ABOUT THIS TASK:
In the material below, the lines from the one containing "r, cardstock, chipboard, wood, metal" through the one containing "Puppy Love Fun" are to be given again exactly, ends included, and no others.

LISTED ENTRIES:
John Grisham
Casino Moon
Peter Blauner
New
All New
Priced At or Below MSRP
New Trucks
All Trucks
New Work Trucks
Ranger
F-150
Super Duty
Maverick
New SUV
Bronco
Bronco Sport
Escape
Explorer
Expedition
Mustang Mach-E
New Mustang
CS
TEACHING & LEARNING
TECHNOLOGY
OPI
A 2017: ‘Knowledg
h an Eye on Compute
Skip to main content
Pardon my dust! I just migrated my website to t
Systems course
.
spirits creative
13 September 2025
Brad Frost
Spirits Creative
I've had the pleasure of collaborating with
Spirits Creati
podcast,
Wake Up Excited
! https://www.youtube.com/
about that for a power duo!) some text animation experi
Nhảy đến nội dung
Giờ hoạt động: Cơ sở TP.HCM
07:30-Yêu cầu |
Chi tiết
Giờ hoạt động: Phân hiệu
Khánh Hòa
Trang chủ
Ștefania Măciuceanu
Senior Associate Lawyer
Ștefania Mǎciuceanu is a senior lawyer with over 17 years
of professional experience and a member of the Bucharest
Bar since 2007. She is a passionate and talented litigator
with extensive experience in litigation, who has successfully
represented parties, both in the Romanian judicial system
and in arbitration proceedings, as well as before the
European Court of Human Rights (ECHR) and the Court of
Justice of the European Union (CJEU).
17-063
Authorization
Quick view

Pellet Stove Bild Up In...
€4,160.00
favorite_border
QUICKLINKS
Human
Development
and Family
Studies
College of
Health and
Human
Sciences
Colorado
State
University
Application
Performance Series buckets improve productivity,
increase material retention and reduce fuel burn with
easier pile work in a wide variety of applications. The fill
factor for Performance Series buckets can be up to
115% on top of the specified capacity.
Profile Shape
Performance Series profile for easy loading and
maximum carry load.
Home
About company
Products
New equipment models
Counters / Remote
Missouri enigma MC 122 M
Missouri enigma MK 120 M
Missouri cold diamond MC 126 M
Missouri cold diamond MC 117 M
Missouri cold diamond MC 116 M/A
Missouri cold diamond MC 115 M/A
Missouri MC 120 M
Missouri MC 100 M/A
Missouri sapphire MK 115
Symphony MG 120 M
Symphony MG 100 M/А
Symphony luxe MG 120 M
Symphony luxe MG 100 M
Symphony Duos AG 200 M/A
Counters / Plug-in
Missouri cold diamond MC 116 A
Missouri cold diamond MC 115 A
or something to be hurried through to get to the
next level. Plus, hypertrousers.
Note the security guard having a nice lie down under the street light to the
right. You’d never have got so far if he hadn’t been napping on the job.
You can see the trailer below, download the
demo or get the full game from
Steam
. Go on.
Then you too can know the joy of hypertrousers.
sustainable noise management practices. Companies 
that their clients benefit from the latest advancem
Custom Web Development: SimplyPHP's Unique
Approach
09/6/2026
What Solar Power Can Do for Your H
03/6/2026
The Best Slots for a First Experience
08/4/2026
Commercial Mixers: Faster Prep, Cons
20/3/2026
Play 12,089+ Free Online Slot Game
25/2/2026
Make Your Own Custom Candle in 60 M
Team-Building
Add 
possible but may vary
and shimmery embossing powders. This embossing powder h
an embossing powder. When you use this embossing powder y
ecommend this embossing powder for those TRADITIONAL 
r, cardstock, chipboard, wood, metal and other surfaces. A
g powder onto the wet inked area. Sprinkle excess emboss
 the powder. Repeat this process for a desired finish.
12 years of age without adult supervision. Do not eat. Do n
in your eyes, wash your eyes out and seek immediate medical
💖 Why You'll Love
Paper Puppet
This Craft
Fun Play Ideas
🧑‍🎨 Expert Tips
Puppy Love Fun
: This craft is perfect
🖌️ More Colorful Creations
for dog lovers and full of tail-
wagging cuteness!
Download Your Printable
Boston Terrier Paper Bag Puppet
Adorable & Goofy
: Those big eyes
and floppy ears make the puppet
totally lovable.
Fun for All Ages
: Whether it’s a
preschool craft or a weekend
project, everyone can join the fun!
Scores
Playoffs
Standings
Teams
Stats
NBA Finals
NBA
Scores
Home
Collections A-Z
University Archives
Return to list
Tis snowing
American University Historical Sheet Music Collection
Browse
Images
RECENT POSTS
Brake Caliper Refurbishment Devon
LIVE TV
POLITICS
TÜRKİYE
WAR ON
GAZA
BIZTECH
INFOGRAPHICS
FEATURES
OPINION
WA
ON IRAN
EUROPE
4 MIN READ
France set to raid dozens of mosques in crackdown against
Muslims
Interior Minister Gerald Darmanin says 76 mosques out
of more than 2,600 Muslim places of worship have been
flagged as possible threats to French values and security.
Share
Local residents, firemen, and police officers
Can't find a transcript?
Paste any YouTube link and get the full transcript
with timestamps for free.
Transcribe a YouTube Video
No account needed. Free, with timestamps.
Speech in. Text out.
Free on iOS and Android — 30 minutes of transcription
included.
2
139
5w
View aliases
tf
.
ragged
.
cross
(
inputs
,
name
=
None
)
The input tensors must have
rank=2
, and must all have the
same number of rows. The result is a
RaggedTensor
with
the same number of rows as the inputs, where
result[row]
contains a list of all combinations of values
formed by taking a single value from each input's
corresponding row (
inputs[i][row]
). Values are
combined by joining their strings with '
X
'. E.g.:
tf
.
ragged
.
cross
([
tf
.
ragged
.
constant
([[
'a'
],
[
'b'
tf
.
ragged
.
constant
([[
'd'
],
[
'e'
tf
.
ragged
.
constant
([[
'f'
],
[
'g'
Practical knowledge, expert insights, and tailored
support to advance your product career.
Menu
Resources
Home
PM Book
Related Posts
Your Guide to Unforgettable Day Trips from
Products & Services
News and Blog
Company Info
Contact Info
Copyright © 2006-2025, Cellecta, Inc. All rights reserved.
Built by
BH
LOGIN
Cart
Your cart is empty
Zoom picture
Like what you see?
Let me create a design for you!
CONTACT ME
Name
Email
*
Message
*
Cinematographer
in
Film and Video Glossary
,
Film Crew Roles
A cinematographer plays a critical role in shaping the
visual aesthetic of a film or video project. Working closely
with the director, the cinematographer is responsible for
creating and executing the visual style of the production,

RESPONSE:
r, cardstock, chipboard, wood, metal and other surfaces. A
g powder onto the wet inked area. Sprinkle excess emboss
 the powder. Repeat this process for a desired finish.
12 years of age without adult supervision. Do not eat. Do n
in your eyes, wash your eyes out and seek immediate medical
💖 Why You'll Love
Paper Puppet
This Craft
Fun Play Ideas
🧑‍🎨 Expert Tips
Puppy Love Fun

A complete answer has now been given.